Fred continued once he bought a round of drinks for the bar stool audience and once they perked up to who he was, who he had been back in the day, back when they were kids and had heard about the stuff happening over in wide-open Riverdale. Had gone there themselves to get their first whiffs of liquor, dope and women some things that small town Gloversville was too backward to be bothered with by Mike Lagana, Big Mike, when he ran the rackets in Riverdale before the fall.  

“Yeah, that Frank Bannon was a piece of work. I had put him on the force as a favor to his father, Arthur Bannon, who had been a cop, had come up with me in the old days, who knew how to play ball, knew how to keep quiet when there was dough to be made by being quiet when whoever was running the rackets hit town. Arthur was dead and in his grave by the time Frank made detective still he should have wised the kid up, wised him up enough know that playing with fire is dangerous to you and yours.  

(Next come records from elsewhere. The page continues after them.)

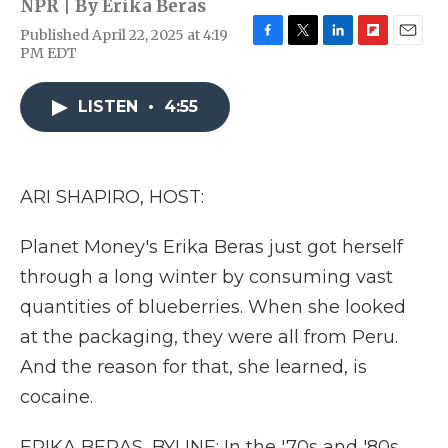
NPR | By
Erika Beras
Published April 22, 2025 at 4:19
F
T
L
F
E
PM EDT
a
w
i
l
m
c
i
n
i
a
e
t
k
p
i
LISTEN
•
4:55
b
t
e
b
l
o
e
d
o
o
r
I
a
k
n
r
ARI SHAPIRO, HOST:
d
Planet Money's Erika Beras just got herself
through a long winter by consuming vast
quantities of blueberries. When she looked
at the packaging, they were all from Peru.
And the reason for that, she learned, is
cocaine.
ERIKA BERAS, BYLINE: In the '70s and '80s,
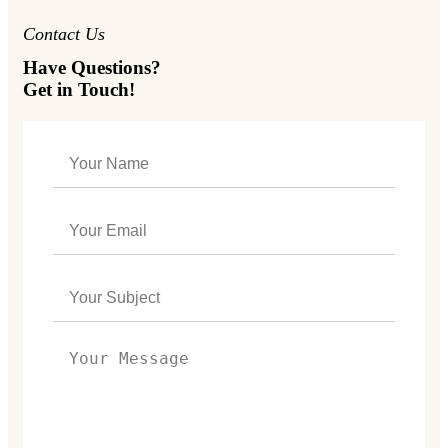
Contact Us
Have Questions?
Get in Touch!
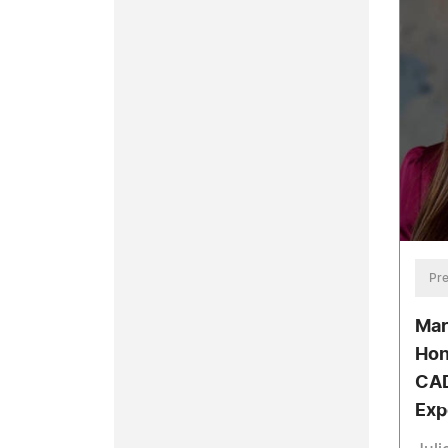
Pre
Mar
Hon
CAD
Exp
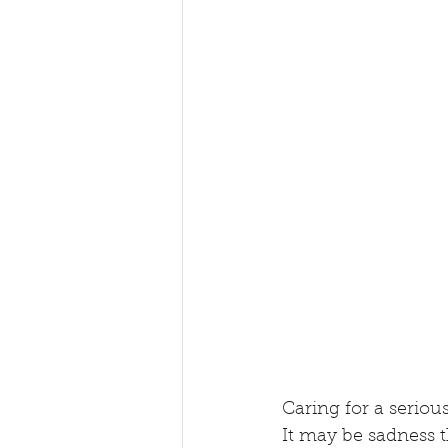
Caring for a seriou
It may be sadness t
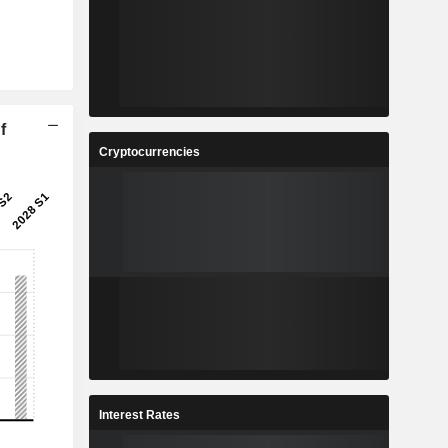
f
Cryptocurrencies
Interest Rates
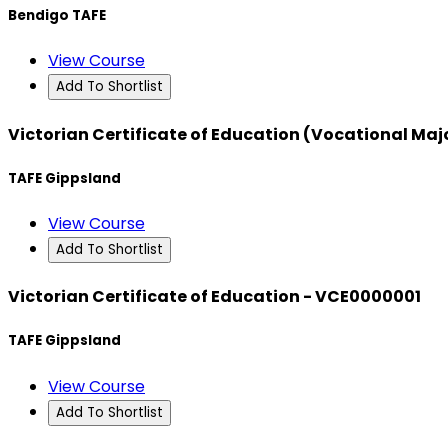
Bendigo TAFE
View Course
Add To Shortlist
Victorian Certificate of Education (Vocational Ma
TAFE Gippsland
View Course
Add To Shortlist
Victorian Certificate of Education - VCE0000001
TAFE Gippsland
View Course
Add To Shortlist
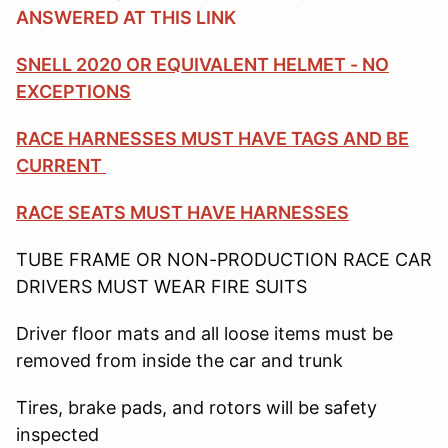
ANSWERED AT THIS LINK
SNELL 2020 OR EQUIVALENT HELMET - NO
EXCEPTIONS
RACE HARNESSES MUST HAVE TAGS AND BE
CURRENT
RACE SEATS MUST HAVE HARNESSES
TUBE FRAME OR NON-PRODUCTION RACE CAR
DRIVERS MUST WEAR FIRE SUITS
Driver floor mats and all loose items must be
removed from inside the car and trunk
Tires, brake pads, and rotors will be safety
inspected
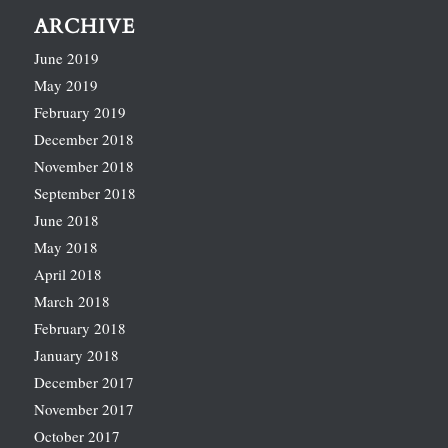
ARCHIVE
June 2019
May 2019
February 2019
December 2018
November 2018
September 2018
June 2018
May 2018
April 2018
March 2018
February 2018
January 2018
December 2017
November 2017
October 2017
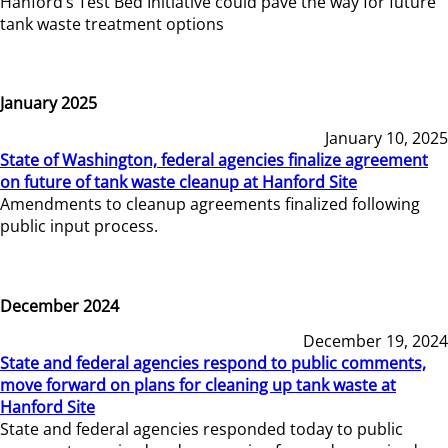
Hanford’s Test Bed Initiative could pave the way for future
tank waste treatment options
January 2025
January 10, 2025
State of Washington, federal agencies finalize agreement
on future of tank waste cleanup at Hanford Site
Amendments to cleanup agreements finalized following
public input process.
December 2024
December 19, 2024
State and federal agencies respond to public comments,
move forward on plans for cleaning up tank waste at
Hanford Site
State and federal agencies responded today to public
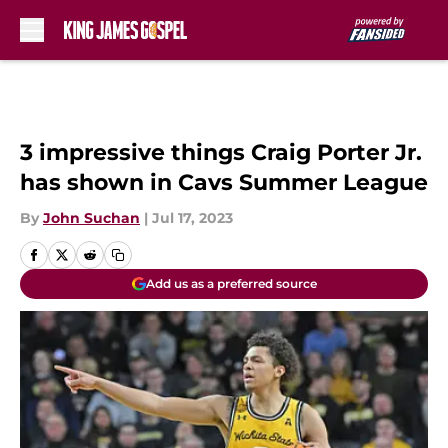
Skip to main content
3 impressive things Craig Porter Jr.
has shown in Cavs Summer League
By
John Suchan
|
Jul 17, 2023
Add us as a preferred source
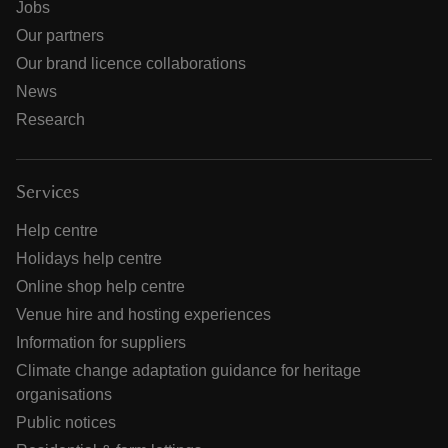
Jobs
Our partners
Our brand licence collaborations
News
Research
Services
Help centre
Holidays help centre
Online shop help centre
Venue hire and hosting experiences
Information for suppliers
Climate change adaptation guidance for heritage
organisations
Public notices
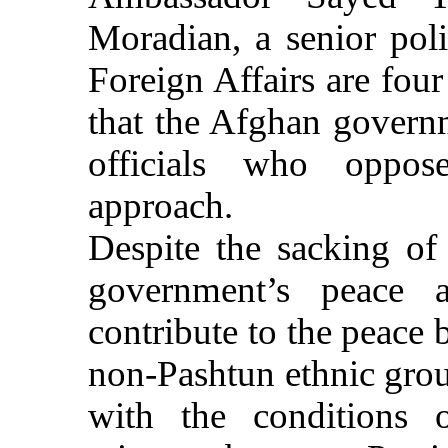
Moradian, a senior poli
Foreign Affairs are fou
that the Afghan governm
officials who oppos
approach.
Despite the sacking of
government’s peace 
contribute to the peace 
non-Pashtun ethnic gro
with the conditions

“Like I say I made him a dick figuring he was out of his blessed father’s mold. Everybody, including Frank, knew what was going on, knew right after the war that Mike Lagana had stuck it to Chilly Devine, stuck him bad and bleeding, and had taken over the rackets in Riverdale. Notched things up a bit too, brought in the hard opium-laced drugs that had been forbidden under Devine,  brought in a couple of casinos with crooked action and brought in the young, too young, whores that probably had guys like you hardly able to wait to come to our town. I didn’t keep close tabs on Frank, didn’t feel I had to and so didn’t know that he was not “on the take,” was one of those stupid cops just looking the other way instead of getting on the gravy train. Once I asked him, asked him after the killings started, trying to reason with him how the hell did he think his father got that nice cottage up in Windom Lake that Frank had spent his summers at on a cop’s pay. Yeah, you bet he had no answer.        

“But that was after the killings started like I said. So I thought nothing of it when we had to “burn” Jimmy Trevor, Patrolman Jimmy Trevor who had allegedly committed suicide after some bullshit remorse about all the dirty deals he let go down on his beat. About the underage girl whorehouses that were set up on his beat and he had looked the other way on. Got him a nice big house out of the leavings. Had a wife too who was not fussy about how Jimmy made his dough as long as it was “more.”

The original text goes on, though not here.